病から復帰した呂勢は少しやせたのか顔の精悍さが増したよう。1場の語りは急いでいるのか間を詰めている感じで、笑いどころで笑わせていないのが惜しい。続く千歳は熱量の高い語りで、客を乗せていく。お福役で加わった靖は落ち着いた様子。呂勢も2回目の登場や、終場の千歳との掛け合いでは充実の語りで満足。半兵衛の千歳とおかつの呂勢がユニゾンで語るところは、音程さがあるのでハーモニーのようで心地よかった。

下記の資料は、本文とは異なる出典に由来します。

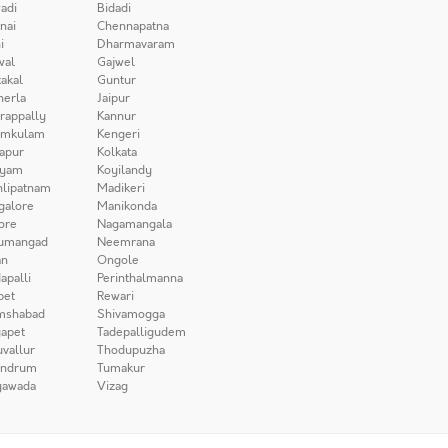
adi
Bidadi
nai
Chennapatna
i
Dharmavaram
wal
Gajwel
akal
Guntur
herla
Jaipur
irappally
Kannur
amkulam
Kengeri
apur
Kolkata
iyam
Koyilandy
lipatnam
Madikeri
galore
Manikonda
ore
Nagamangala
umangad
Neemrana
n
Ongole
apalli
Perinthalmanna
pet
Rewari
mshabad
Shivamogga
apet
Tadepalligudem
uvallur
Thodupuzha
andrum
Tumakur
yawada
Vizag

(過去のパンフレットを見たら、おかつ・千歳、半兵衛・呂勢と書いてある!今回入れ替えた?)「曽根崎心中」や「心中天網島」など古典からの引用も多く、よく聞くフシが多用されていて、義太夫節として楽しめると改めて思った。

人形は、半兵衛・一輔、おかつ・玉佳、お福・紋秀ら主要キャストは前回と同じ。六助の玉勢が大近松を兼務、小春の玉翔はちょっと意外。玉佳は八右衛門もやってた。若手もそれぞれ昇格したようで、三谷君人形は簑悠が遣っていたよう。